Saturday, February 6, 2010
Faith's 1st Birthday!!!
Yesterday was Faith's first birthday. Usually this occasion is marked by a party with all the friends and families and a look back on the very first year of your child's life. Paul and I only had one recollection. It was when we got the email saying that a baby needed a family. The email that changed our lives and put us on a journey to another country and mounds of paperwork, court hearings, apostillings and homestudys.
I began to think about Faith's birthmom. I thank God for her and her choice to give our daughter life. I wonder what she pondered, if anything, yesterday. Did she think about how one year ago that day she was rushed to the hospital to have her child 13/14 weeks early? Did she know something was wrong? Was she excited to have a child? Was she young or older? Single, married, widowed, abused?
Being a mom I know that on my kids first birthdays I was so happy to celebrate their life yet sad it had gone so fast. I wonder if her days went fast or if to her time stood still. I always cry on my kids birthdays too, did she cry? Her cries would be much different than mine. Mine are of joyful times remembered and a look back at how much my little ones had changed. Looking through all the pictures and remembering those moments. She doesnt have any pictures to remember all the accomplishments Faith had made through out the year.
I wonder if she knows that Faith has a mom and dad trying very hard to adopt her. Does she know her daughter has a family that wants Faith? Does she know her daughter just sat up for the first time last month, or that she recently got hearing aids and loves listening to music? Does she know where the orphanage is and passes by it during her day? I just wonder what she thought about yesterday on the first birthday of our daughter.
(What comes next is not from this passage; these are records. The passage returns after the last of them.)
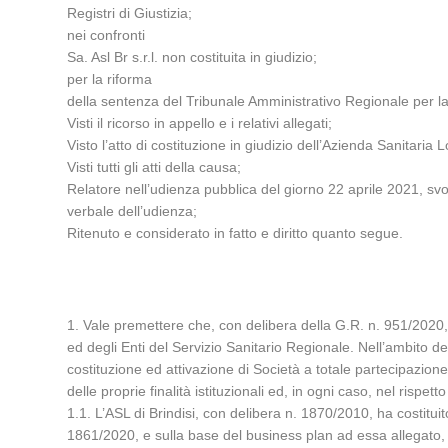
Registri di Giustizia;
nei confronti
Sa. Asl Br s.r.l. non costituita in giudizio;
per la riforma
della sentenza del Tribunale Amministrativo Regionale per 
Visti il ricorso in appello e i relativi allegati;
Visto l’atto di costituzione in giudizio dell’Azienda Sanitaria L
Visti tutti gli atti della causa;
Relatore nell’udienza pubblica del giorno 22 aprile 2021, svo
verbale dell’udienza;
Ritenuto e considerato in fatto e diritto quanto segue.
1. Vale premettere che, con delibera della G.R. n. 951/2020
ed degli Enti del Servizio Sanitario Regionale. Nell’ambito d
costituzione ed attivazione di Società a totale partecipazion
delle proprie finalità istituzionali ed, in ogni caso, nel rispett
1.1. L’ASL di Brindisi, con delibera n. 1870/2010, ha costituit
1861/2020, e sulla base del business plan ad essa allegato, h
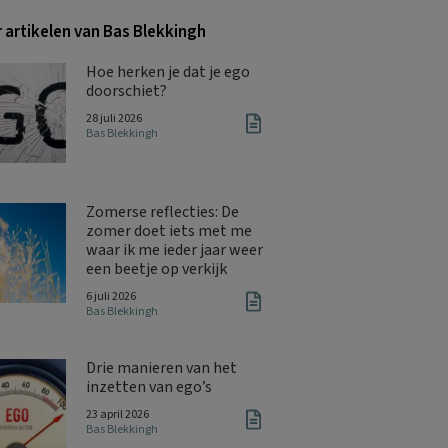
 artikelen van Bas Blekkingh
Hoe herken je dat je ego
doorschiet?
28 juli 2026
Bas Blekkingh
Zomerse reflecties: De
zomer doet iets met me
waar ik me ieder jaar weer
een beetje op verkijk
6 juli 2026
Bas Blekkingh
Drie manieren van het
inzetten van ego’s
23 april 2026
Bas Blekkingh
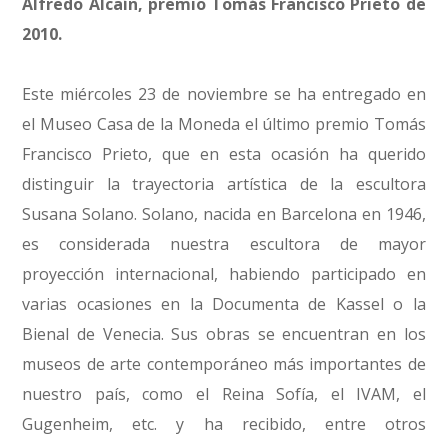
Alfredo Alcaín, premio Tomás Francisco Prieto de
2010.
Este miércoles 23 de noviembre se ha entregado en
el Museo Casa de la Moneda el último premio Tomás
Francisco Prieto, que en esta ocasión ha querido
distinguir la trayectoria artística de la escultora
Susana Solano. Solano, nacida en Barcelona en 1946,
es considerada nuestra escultora de mayor
proyección internacional, habiendo participado en
varias ocasiones en la Documenta de Kassel o la
Bienal de Venecia. Sus obras se encuentran en los
museos de arte contemporáneo más importantes de
nuestro país, como el Reina Sofía, el IVAM, el
Gugenheim, etc. y ha recibido, entre otros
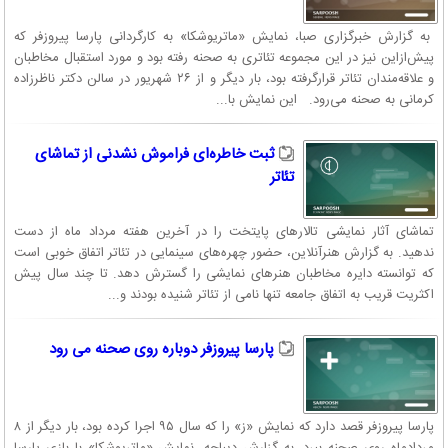
به گزارش خبرگزاری صبا، نمایش «ماتریوشکا» به کارگردانی پارسا پیروزفر که
پیش‌ازاین نیز در این مجموعه تئاتری به صحنه رفته بود و مورد استقبال مخاطبان
و علاقه‌مندان تئاتر قرارگرفته بود، بار دیگر و از ۲۶ شهریور در سالن دکتر ناظرزاده
کرمانی به صحنه می‌رود. این نمایش با...
ثبت خاطره‌‌ای فراموش نشدنی از تماشای
تئاتر
تماشای آثار نمایشی تالارهای پایتخت را در آخرین هفته مرداد ماه از دست
ندهید. به گزارش هنرآنلاین، حضور چهره‌های سینمایی در تئاتر اتفاق خوبی است
که توانسته دایره مخاطبان هنرهای نمایشی را گسترش دهد. تا چند سال پیش
اکثریت قریب به اتفاق جامعه تنها نامی از تئاتر شنیده بودند و...
پارسا پیروزفر دوباره روی صحنه می رود
پارسا پیروزفر قصد دارد که نمایش «ز» را که سال ۹۵ اجرا کرده بود، بار دیگر از ۸
مردادماه روی صحنه ببرد. به گزارش دیباچه، نمایش «ماتریوشکا» با بازی پارسا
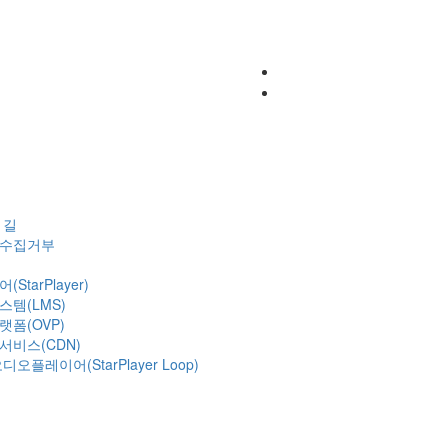
혁
 길
수집거부
StarPlayer)
템(LMS)
폼(OVP)
비스(CDN)
오플레이어(StarPlayer Loop)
I never use to be a fan of open adoption. I felt like it was an intrusion. I was suffering with infertility so the very last thing I wanted was to have a child and have another mother come in and be a part of that. This whole adoption experience has changed me. I dont know if it is because I have children now or that I am older. I wish very much to meet Faith's birthmother. To know all about her. To let her see that my husband and I are good people that only want the best for our daughter. I want her to know where Faith will be living and that she has sisters. I want her to know if she ever had any more children that needed a home we would be open to that. I think my views have changed because I am not so selfish now. I know that it would be best for Faith to know all she can about who she is.
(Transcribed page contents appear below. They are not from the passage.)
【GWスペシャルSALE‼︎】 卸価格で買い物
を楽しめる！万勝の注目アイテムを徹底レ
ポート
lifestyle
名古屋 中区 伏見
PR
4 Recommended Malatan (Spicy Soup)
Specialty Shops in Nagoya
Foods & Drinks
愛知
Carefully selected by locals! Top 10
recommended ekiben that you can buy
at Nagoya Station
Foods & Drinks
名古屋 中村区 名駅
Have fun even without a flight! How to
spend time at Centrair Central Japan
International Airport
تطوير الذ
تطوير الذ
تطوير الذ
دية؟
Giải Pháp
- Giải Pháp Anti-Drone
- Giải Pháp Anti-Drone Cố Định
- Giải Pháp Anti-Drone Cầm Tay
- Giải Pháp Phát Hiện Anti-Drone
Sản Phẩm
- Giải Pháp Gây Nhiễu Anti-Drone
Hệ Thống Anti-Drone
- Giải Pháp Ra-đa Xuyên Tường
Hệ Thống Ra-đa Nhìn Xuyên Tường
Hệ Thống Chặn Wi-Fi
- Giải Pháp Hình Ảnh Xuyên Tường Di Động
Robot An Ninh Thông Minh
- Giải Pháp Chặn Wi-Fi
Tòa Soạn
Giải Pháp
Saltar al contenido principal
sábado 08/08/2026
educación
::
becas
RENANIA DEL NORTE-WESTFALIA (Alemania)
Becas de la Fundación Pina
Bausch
Thank you for giving our daughter life. I pray that God blesses you. Words can not express how much I owe to you or how very much I thank you for giving us our daughter. When she is home her name will be Irina(meaning peace) Faith. We wanted to keep her Russian heritage so I spelled Irina the Russian way. We will probably always call her Faith. She has 4 older sisters.
My husband and I have been married 10 years and are very much in love. Faith will have a wonderful church family who already pray for and love her. We have a strong faith in God and our daughter will be brought up to love the Lord with all her heart. She will receive the best medical care and all her needs will be met. I doubt she will ever get put down.
I held all my babies for the first year of their life all the time. I was teased about it too but they are all well adjusted children. You dont have to worry about her being hungry or cold. I will feed her and make sure she is always warm. When she cries know that it wont be for long and I will hold her to calm her fears. I will rock her to sleep at night and sing worship music in her ears. I will always tell her how much I love her and how much you loved her. Her (adopted)father will always be there for her. He is a great dad. He will protect her and love her.
She will never be treated any differently because she is adopted. She will know where she came from and who she is. We are going to try to learn Russian and speak it in our home often. We will celebrate the Russian holidays as well as the American ones. We plan on spending some summers in the Ukraine so she wont be far from her birth country.
Thank you so much for Faith. Those words seem so silly, like I am thanking you for a perfume bottle or something. I have no words to tell you how much we thank you for choosing life.
I also want you to know how much God loves you. Romans 8:38-39 says
"For I am convinced that neither death nor life, neither angels nor demons,neither the present nor the future, nor any powers, neither height nor depth, nor anything else in all creation, will be able to separate us from the love of God that is in Christ Jesus our Lord." Always remember that. Remember that you too have a hope and a future.